How to use Pistachio Syrup
Use to flavor:
- Coffee
- Lattes
- Iced lattes
- Chai
- Oatmeal
- Pancakes
- Yogurt
DIY Homemade Pistachio Syrup (Starbucks Copycat)
- Total Time: 15 minutes
Description
Homemade Pistachio Syrup recipe – a simple sugar syrup infused with the rich, nutty flavor of fresh pistachios. The perfect pistachio coffee syrup for flavoring coffee and lattes.
Ingredients
- 1 cup sugar
- 1 cup water
- 1 cup roasted, lightly salted pistachios, chopped
- Optional: ½ tsp almond extract or flavoring
Instructions
- Combine the sugar, water, and pistachios in a small pan. Bring to a boil, stirring until the sugar is dissolved, then lower the heat to a simmer.
- Simmer for 8-10 minutes. Add the optional almond extract in the last 2-3 minutes of simmering to remove the boozy taste
- Remove from heat. Let the syrup rest for 15 minutes to infuse the flavor.
- Strain through cheesecloth and a fine mesh strainer. Store in the refrigerator for up to 2 weeks.
- Prep Time: 5
- Cook Time: 10
- Cuisine: American
Keywords: pistachio, syrup, coffee, flavoring
I have never thought of making nut syrup myself…this looks super duper yummy that I want to start a batch immediately.
It’s so good!
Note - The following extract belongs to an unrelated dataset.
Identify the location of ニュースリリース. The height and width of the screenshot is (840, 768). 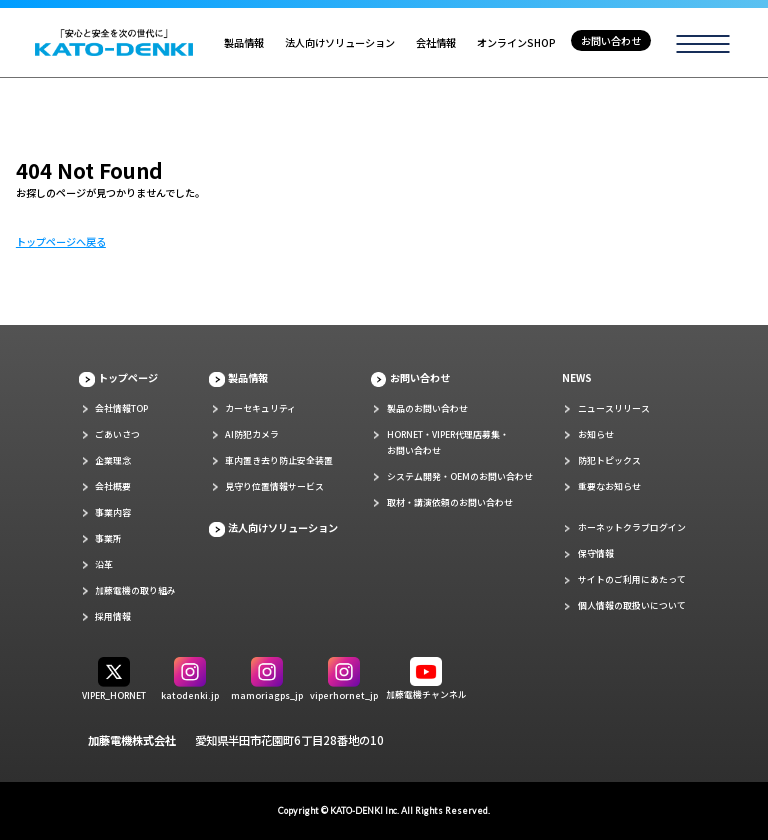
(614, 408).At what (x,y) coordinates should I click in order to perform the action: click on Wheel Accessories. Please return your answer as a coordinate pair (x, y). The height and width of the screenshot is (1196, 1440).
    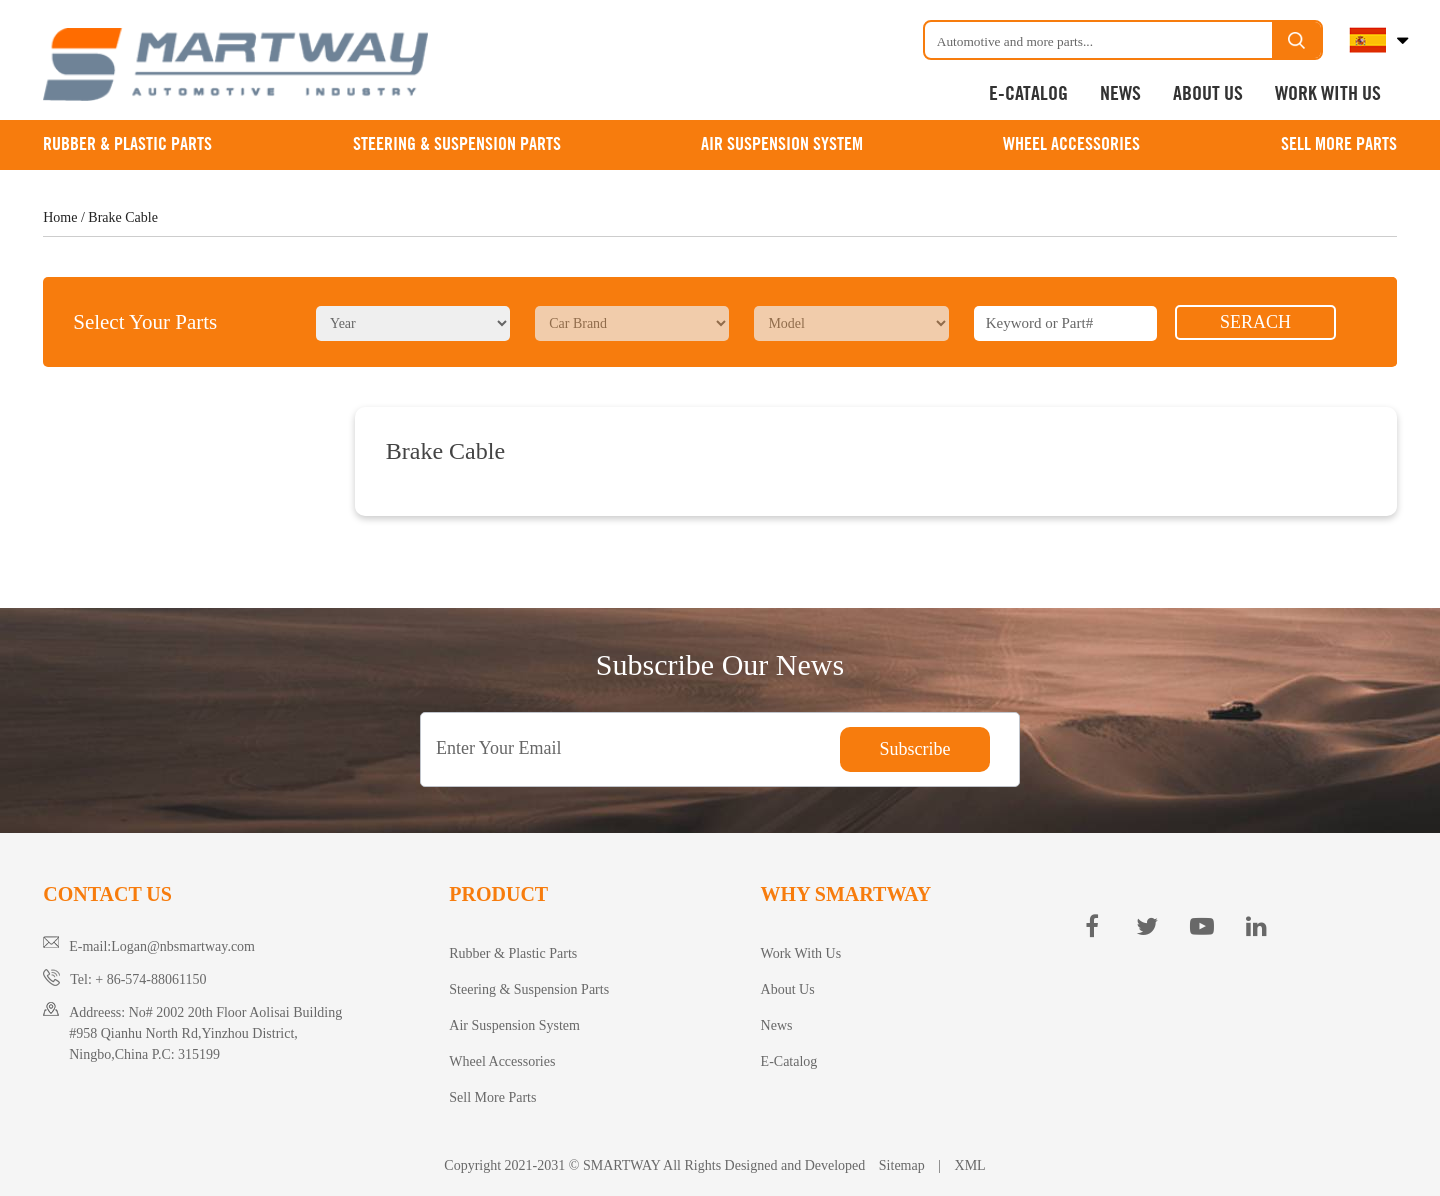
    Looking at the image, I should click on (1071, 145).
Thanks so much, Angie!
I’ve made a lot of simple syrups, but never even thought to make a pistachio one. Neat idea! Thanks.
It has a great flavor, John! Thanks so much!
I’ve never had a pistachio latte, but I do know how much I love pistachios. I can easily see this syrup being poured over Sunday brunch pancakes. Delicious!
★★★★★
That would be pretty wonderful! Thanks, MJ!
I bet your pistachio syrup would be delicious drizzled over ice cream as well.
Ohhh I’ll have to give that a try! Thanks, Karen!